Stored records
=== Begin Enclosure ===

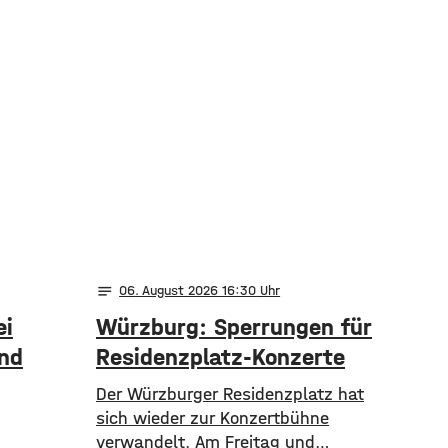
notes
06
. August 2026 16:30
ei
Würzburg: Sperrungen für
und
Residenzplatz-Konzerte
Der Würzburger Residenzplatz hat
sich wieder zur Konzertbühne
verwandelt. Am Freitag und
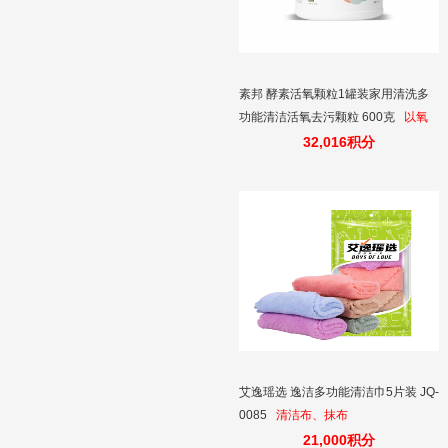
素邦 酵素活氧颗粒1罐装家用清洗多
功能清洁活氧去污颗粒 600克
以氧
化分解如茶渍、咖啡渍、奶渍、水果
32,016积分
渍、轻型油污等污渍，达到自洁去
污、轻松去渍的效果。
艾逸瑶选 逸洁多功能清洁巾5片装 JQ-
0085
清洁布、抹布
21,000积分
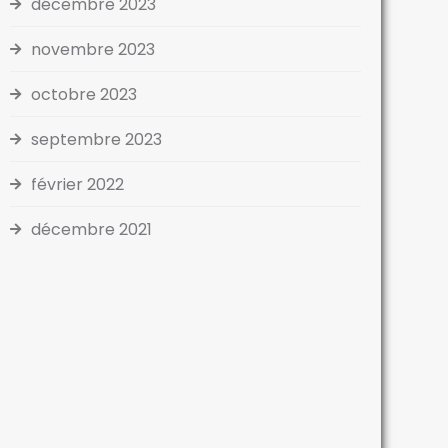
décembre 2023
novembre 2023
octobre 2023
septembre 2023
février 2022
décembre 2021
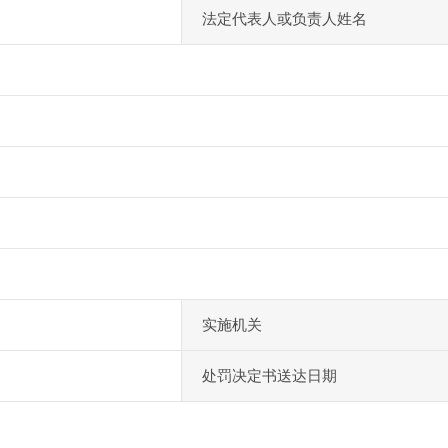
法定代表人或负责人姓名
实施机关
处罚决定书送达日期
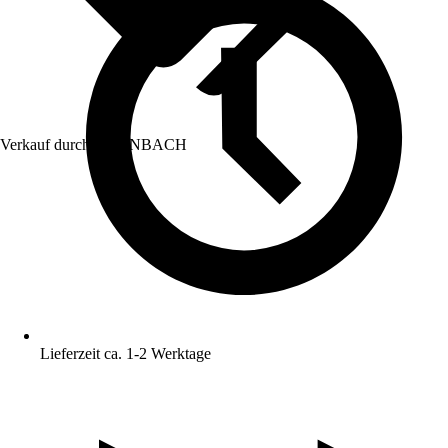
Verkauf durch:
HORNBACH
Lieferzeit ca. 1-2 Werktage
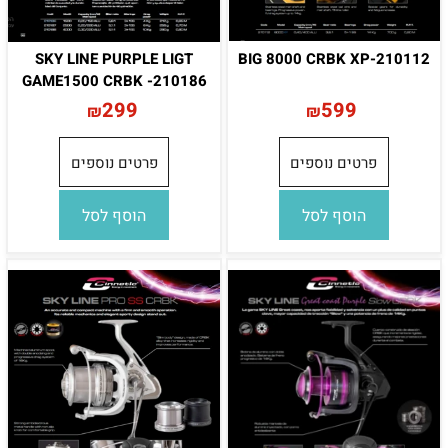
SKY LINE PURPLE LIGT
BIG 8000 CRBK XP-210112
GAME1500 CRBK -210186
299
599
₪
₪
פרטים נוספים
פרטים נוספים
הוסף לסל
הוסף לסל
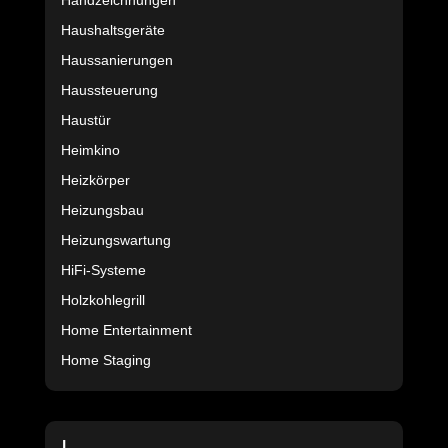
Handzeichnungen
Haushaltsgeräte
Haussanierungen
Haussteuerung
Haustür
Heimkino
Heizkörper
Heizungsbau
Heizungswartung
HiFi-Systeme
Holzkohlegrill
Home Entertainment
Home Staging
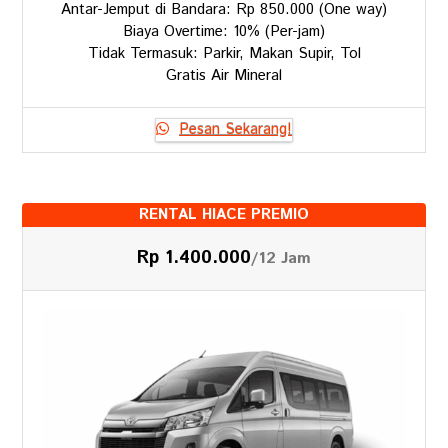
Antar-Jemput di Bandara: Rp 850.000 (One way)
Biaya Overtime: 10% (Per-jam)
Tidak Termasuk: Parkir, Makan Supir, Tol
Gratis Air Mineral
Pesan Sekarang!
RENTAL HIACE PREMIO
Rp 1.400.000
/12 Jam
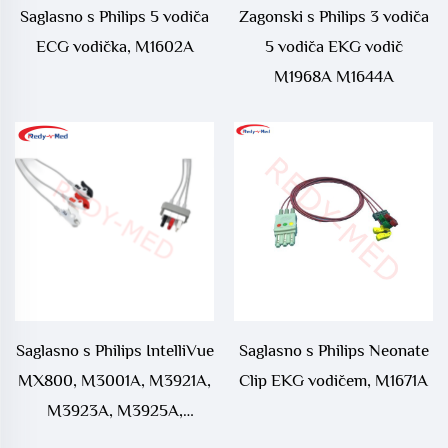
Saglasno s Philips 5 vodiča
Zagonski s Philips 3 vodiča
ECG vodička, M1602A
5 vodiča EKG vodič
M1968A M1644A
Saglasno s Philips IntelliVue
Saglasno s Philips Neonate
MX800, M3001A, M3921A,
Clip EKG vodičem, M1671A
M3923A, M3925A,
M3927A, M3929A EKG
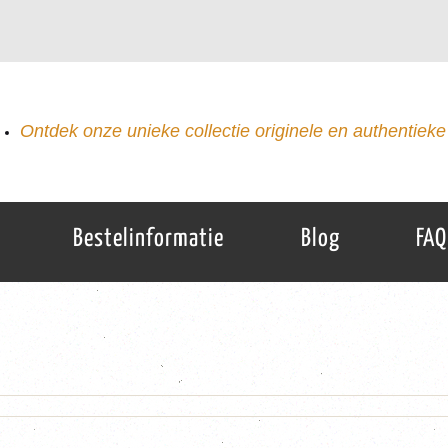
Ontdek onze unieke collectie originele en authentieke 
Bestelinformatie
Blog
FAQ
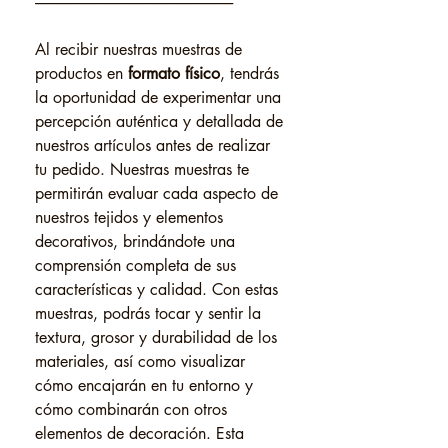
------------------------------------------------------------------
Al recibir nuestras muestras de
productos en
formato físico
, tendrás
la oportunidad de experimentar una
percepción auténtica y detallada de
nuestros artículos antes de realizar
tu pedido. Nuestras muestras te
permitirán evaluar cada aspecto de
nuestros tejidos y elementos
decorativos, brindándote una
comprensión completa de sus
características y calidad. Con estas
muestras, podrás tocar y sentir la
textura, grosor y durabilidad de los
materiales, así como visualizar
cómo encajarán en tu entorno y
cómo combinarán con otros
elementos de decoración. Esta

=== End Enclosure ===

— WORK INSTRUCTION —
Above are records with pictures. Reproduce exactly only the lines from the line with "RENTAL HIACE PREMIO" through the line with "M3927A, M3929A EKG", both ends included, and leave the pictures out.

— THE COMPLETED TASK —
RENTAL HIACE PREMIO
Rp 1.400.000
/12 Jam
Saglasno s Philips 5 vodiča
Zagonski s Philips 3 vodiča
ECG vodička, M1602A
5 vodiča EKG vodič
M1968A M1644A
Saglasno s Philips IntelliVue
Saglasno s Philips Neonate
MX800, M3001A, M3921A,
Clip EKG vodičem, M1671A
M3923A, M3925A,
M3927A, M3929A EKG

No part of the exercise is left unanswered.